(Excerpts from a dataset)

++++++++

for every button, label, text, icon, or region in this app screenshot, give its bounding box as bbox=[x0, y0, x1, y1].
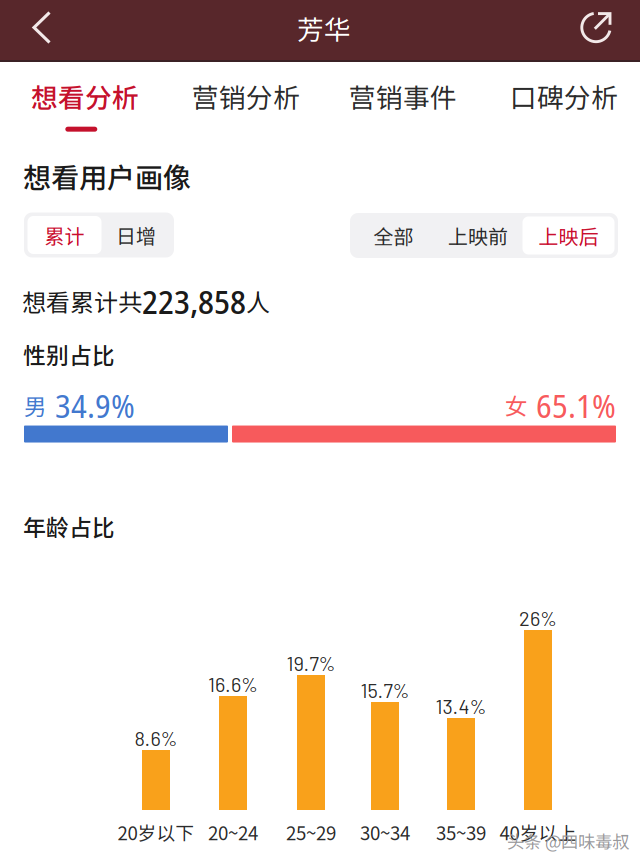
staticText: 营销事件 bbox=[349, 77, 457, 115]
button[interactable]: 营销分析 bbox=[168, 62, 324, 138]
staticText: 65.1% bbox=[536, 382, 616, 428]
staticText: 20~24 bbox=[208, 818, 258, 846]
staticText: 13.4% bbox=[436, 694, 486, 718]
staticText: 人 bbox=[246, 284, 270, 318]
staticText: 累计 bbox=[44, 220, 84, 250]
staticText: 日增 bbox=[116, 220, 156, 250]
staticText: 15.7% bbox=[360, 678, 410, 702]
staticText: 25~29 bbox=[286, 818, 336, 846]
staticText: 40岁以上 bbox=[500, 818, 576, 846]
staticText: 35~39 bbox=[436, 818, 486, 846]
staticText: 全部 bbox=[374, 221, 414, 250]
staticText: 16.6% bbox=[208, 672, 258, 696]
staticText: 30~34 bbox=[360, 818, 410, 846]
button[interactable]: 想看分析 bbox=[7, 62, 163, 138]
staticText: 想看累计共 bbox=[22, 284, 142, 318]
staticText: 上映后 bbox=[538, 221, 598, 250]
staticText: 上映前 bbox=[448, 221, 508, 250]
button[interactable]: 全部 bbox=[354, 216, 434, 254]
button[interactable]: 营销事件 bbox=[325, 62, 481, 138]
staticText: 营销分析 bbox=[192, 77, 300, 115]
staticText: 想看用户画像 bbox=[23, 156, 191, 196]
button[interactable]: 上映后 bbox=[522, 216, 614, 254]
staticText: 男 bbox=[24, 389, 47, 421]
button[interactable]: Share bbox=[566, 0, 630, 59]
staticText: 8.6% bbox=[134, 726, 178, 750]
staticText: 26% bbox=[519, 606, 557, 630]
staticText: 口碑分析 bbox=[510, 77, 618, 115]
staticText: 年龄占比 bbox=[23, 510, 115, 542]
staticText: 性别占比 bbox=[23, 338, 115, 370]
button[interactable]: 上映前 bbox=[434, 216, 522, 254]
staticText: 芳华 bbox=[297, 9, 351, 47]
staticText: 20岁以下 bbox=[118, 818, 194, 846]
button[interactable]: 口碑分析 bbox=[486, 62, 640, 138]
staticText: 女 bbox=[505, 389, 528, 421]
staticText: 19.7% bbox=[286, 651, 336, 675]
button[interactable]: 累计 bbox=[28, 216, 102, 254]
staticText: 想看分析 bbox=[31, 77, 139, 115]
staticText: 34.9% bbox=[55, 382, 135, 428]
button[interactable]: 日增 bbox=[102, 216, 170, 254]
staticText: 头条 @四味毒叔 bbox=[507, 828, 629, 854]
button[interactable]: Back bbox=[10, 0, 74, 58]
staticText: 223,858 bbox=[142, 278, 246, 324]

++++++++

WHAT TO WORK ON: Where a line above includes "想看分析", copy that line.

TASK SOLUTION:
button[interactable]: 想看分析 bbox=[7, 62, 163, 138]
staticText: 想看分析 bbox=[31, 77, 139, 115]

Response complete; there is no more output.